### Provided information
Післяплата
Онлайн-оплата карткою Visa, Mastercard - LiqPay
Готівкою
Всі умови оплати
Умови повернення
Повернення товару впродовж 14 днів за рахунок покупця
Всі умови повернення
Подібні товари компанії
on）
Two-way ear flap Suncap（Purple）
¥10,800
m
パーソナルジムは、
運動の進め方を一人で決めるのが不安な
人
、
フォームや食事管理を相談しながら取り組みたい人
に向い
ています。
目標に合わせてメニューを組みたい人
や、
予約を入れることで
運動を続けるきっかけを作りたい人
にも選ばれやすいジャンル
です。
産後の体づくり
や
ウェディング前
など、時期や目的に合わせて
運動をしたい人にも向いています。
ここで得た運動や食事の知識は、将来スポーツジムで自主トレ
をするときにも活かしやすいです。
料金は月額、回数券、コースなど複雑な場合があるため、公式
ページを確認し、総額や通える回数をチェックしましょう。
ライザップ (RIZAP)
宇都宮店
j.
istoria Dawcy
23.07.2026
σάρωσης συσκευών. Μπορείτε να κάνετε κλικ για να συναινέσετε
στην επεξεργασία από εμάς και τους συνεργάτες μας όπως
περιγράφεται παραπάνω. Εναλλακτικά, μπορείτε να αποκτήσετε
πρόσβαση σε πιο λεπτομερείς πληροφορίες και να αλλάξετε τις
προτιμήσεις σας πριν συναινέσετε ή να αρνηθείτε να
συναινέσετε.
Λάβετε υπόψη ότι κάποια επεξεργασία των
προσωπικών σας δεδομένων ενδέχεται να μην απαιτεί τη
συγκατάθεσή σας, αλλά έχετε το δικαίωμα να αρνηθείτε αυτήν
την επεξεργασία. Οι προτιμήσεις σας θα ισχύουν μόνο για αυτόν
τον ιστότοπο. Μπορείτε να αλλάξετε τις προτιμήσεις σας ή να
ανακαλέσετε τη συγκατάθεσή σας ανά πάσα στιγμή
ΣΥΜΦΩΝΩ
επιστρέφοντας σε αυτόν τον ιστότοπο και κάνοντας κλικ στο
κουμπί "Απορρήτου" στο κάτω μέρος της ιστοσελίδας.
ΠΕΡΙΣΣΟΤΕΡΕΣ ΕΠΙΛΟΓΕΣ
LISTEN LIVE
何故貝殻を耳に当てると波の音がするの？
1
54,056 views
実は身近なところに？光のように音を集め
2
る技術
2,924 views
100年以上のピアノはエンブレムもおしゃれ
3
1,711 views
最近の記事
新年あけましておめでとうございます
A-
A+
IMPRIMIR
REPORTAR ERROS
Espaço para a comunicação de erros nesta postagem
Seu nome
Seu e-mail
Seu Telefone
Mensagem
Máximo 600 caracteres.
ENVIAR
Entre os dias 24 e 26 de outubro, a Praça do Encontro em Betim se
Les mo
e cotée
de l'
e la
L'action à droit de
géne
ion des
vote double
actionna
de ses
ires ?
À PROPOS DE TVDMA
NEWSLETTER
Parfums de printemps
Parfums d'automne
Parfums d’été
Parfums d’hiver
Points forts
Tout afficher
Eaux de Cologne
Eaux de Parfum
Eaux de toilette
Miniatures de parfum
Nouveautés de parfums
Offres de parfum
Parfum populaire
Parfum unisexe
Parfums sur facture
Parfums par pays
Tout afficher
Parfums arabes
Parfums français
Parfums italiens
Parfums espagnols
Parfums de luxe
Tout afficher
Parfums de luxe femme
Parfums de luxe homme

### Your assignment
Give back the whole listing exactly as it reads.

### Result for this exercise
Післяплата
Онлайн-оплата карткою Visa, Mastercard - LiqPay
Готівкою
Всі умови оплати
Умови повернення
Повернення товару впродовж 14 днів за рахунок покупця
Всі умови повернення
Подібні товари компанії
on）
Two-way ear flap Suncap（Purple）
¥10,800
m
パーソナルジムは、
運動の進め方を一人で決めるのが不安な
人
、
フォームや食事管理を相談しながら取り組みたい人
に向い
ています。
目標に合わせてメニューを組みたい人
や、
予約を入れることで
運動を続けるきっかけを作りたい人
にも選ばれやすいジャンル
です。
産後の体づくり
や
ウェディング前
など、時期や目的に合わせて
運動をしたい人にも向いています。
ここで得た運動や食事の知識は、将来スポーツジムで自主トレ
をするときにも活かしやすいです。
料金は月額、回数券、コースなど複雑な場合があるため、公式
ページを確認し、総額や通える回数をチェックしましょう。
ライザップ (RIZAP)
宇都宮店
j.
istoria Dawcy
23.07.2026
σάρωσης συσκευών. Μπορείτε να κάνετε κλικ για να συναινέσετε
στην επεξεργασία από εμάς και τους συνεργάτες μας όπως
περιγράφεται παραπάνω. Εναλλακτικά, μπορείτε να αποκτήσετε
πρόσβαση σε πιο λεπτομερείς πληροφορίες και να αλλάξετε τις
προτιμήσεις σας πριν συναινέσετε ή να αρνηθείτε να
συναινέσετε.
Λάβετε υπόψη ότι κάποια επεξεργασία των
προσωπικών σας δεδομένων ενδέχεται να μην απαιτεί τη
συγκατάθεσή σας, αλλά έχετε το δικαίωμα να αρνηθείτε αυτήν
την επεξεργασία. Οι προτιμήσεις σας θα ισχύουν μόνο για αυτόν
τον ιστότοπο. Μπορείτε να αλλάξετε τις προτιμήσεις σας ή να
ανακαλέσετε τη συγκατάθεσή σας ανά πάσα στιγμή
ΣΥΜΦΩΝΩ
επιστρέφοντας σε αυτόν τον ιστότοπο και κάνοντας κλικ στο
κουμπί "Απορρήτου" στο κάτω μέρος της ιστοσελίδας.
ΠΕΡΙΣΣΟΤΕΡΕΣ ΕΠΙΛΟΓΕΣ
LISTEN LIVE
何故貝殻を耳に当てると波の音がするの？
1
54,056 views
実は身近なところに？光のように音を集め
2
る技術
2,924 views
100年以上のピアノはエンブレムもおしゃれ
3
1,711 views
最近の記事
新年あけましておめでとうございます
A-
A+
IMPRIMIR
REPORTAR ERROS
Espaço para a comunicação de erros nesta postagem
Seu nome
Seu e-mail
Seu Telefone
Mensagem
Máximo 600 caracteres.
ENVIAR
Entre os dias 24 e 26 de outubro, a Praça do Encontro em Betim se
Les mo
e cotée
de l'
e la
L'action à droit de
géne
ion des
vote double
actionna
de ses
ires ?
À PROPOS DE TVDMA
NEWSLETTER
Parfums de printemps
Parfums d'automne
Parfums d’été
Parfums d’hiver
Points forts
Tout afficher
Eaux de Cologne
Eaux de Parfum
Eaux de toilette
Miniatures de parfum
Nouveautés de parfums
Offres de parfum
Parfum populaire
Parfum unisexe
Parfums sur facture
Parfums par pays
Tout afficher
Parfums arabes
Parfums français
Parfums italiens
Parfums espagnols
Parfums de luxe
Tout afficher
Parfums de luxe femme
Parfums de luxe homme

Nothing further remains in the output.